Culture secretary

Culture Secretary’s comments on class resonate in sector | News

New Culture Secretary Nadine Dorries has echoed concerns that careers in the arts are the preserve of the privileged.

Speaking at a Conservative Party conference this week, Dorries said ‘posh’ actors had an advantage over working-class ones.

“If you want to do well as an actress – yes, I always say actress – then your name has to be Daisy Edgar-Jones and your dad has to be head of entertainment at Sky.


“No matter what name you think of today that has made its way into theatre, television and the arts, they come from a pretty privileged background.”

“I think she’s right — and I think it’s interesting that we have a secretary of state pointing out this issue,” said Claire Malcolm, chief executive of New Writing North.

“Because of the care, emphasis and thought that my organization puts into the representation, I’d like to think it would be different.

“What really bothers me is that I don’t want to believe it’s harder now [for working class people] but I think so.”
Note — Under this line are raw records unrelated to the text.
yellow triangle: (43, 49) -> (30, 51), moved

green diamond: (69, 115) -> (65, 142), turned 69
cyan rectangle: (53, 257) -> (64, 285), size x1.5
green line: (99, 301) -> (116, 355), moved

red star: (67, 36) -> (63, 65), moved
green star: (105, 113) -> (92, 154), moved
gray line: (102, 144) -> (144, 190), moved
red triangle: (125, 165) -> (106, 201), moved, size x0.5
Equity general secretary Paul Fleming said the performers’ union had “long demanded strong action from governments of all stripes” to mend the class divide.
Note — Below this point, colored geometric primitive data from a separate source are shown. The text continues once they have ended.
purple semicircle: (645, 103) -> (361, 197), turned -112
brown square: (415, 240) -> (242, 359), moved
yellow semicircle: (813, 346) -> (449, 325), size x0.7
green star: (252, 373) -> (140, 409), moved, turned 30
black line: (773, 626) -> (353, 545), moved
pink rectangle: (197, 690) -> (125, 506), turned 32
“Our industry is big enough to nurture talent, whether it’s from Harrow School or Hartlepool. A different approach to funding broadcast and live performance can achieve that.”

David John, co-founder of Equity’s Class Network, said arts education, more flexible supports for job seekers and industry coordination can improve opportunities for working classes.

“It’s not going to go back to how it was – everyone gets a scholarship if you pass an audition – but if that’s what Nadine Dorries really wants is to bring in working-class people, there’s a lot she can do. “

The class divide

While it’s not impossible to break into the arts from the working classes, research suggests it’s up to five and a half times harder.

The Creative Industries Policy & Evidence Center (PEC) revealed last year that only 16% of creative occupations are occupied by working-class people, compared to 21% in other professional occupations.

More recent analysis found that the creative sector would need to employ another 263,200 working class people to be as diverse as the rest of the UK economy.

It is in music and the performing and visual arts that the gap is the greatest, where only 22% of employees come from a working-class background against 60% who are privileged.

Covid-19 threatens to further widen the gap: “Those with access to reserves and financial networks will have been better placed to withstand the heightened insecurity, risk and competition for roles created by the pandemic,” says the CEP.

“We still work with a lot of kids like Nadine,” says Malcolm.

“These issues are still there… I would like to see more focus on this generation as a priority.”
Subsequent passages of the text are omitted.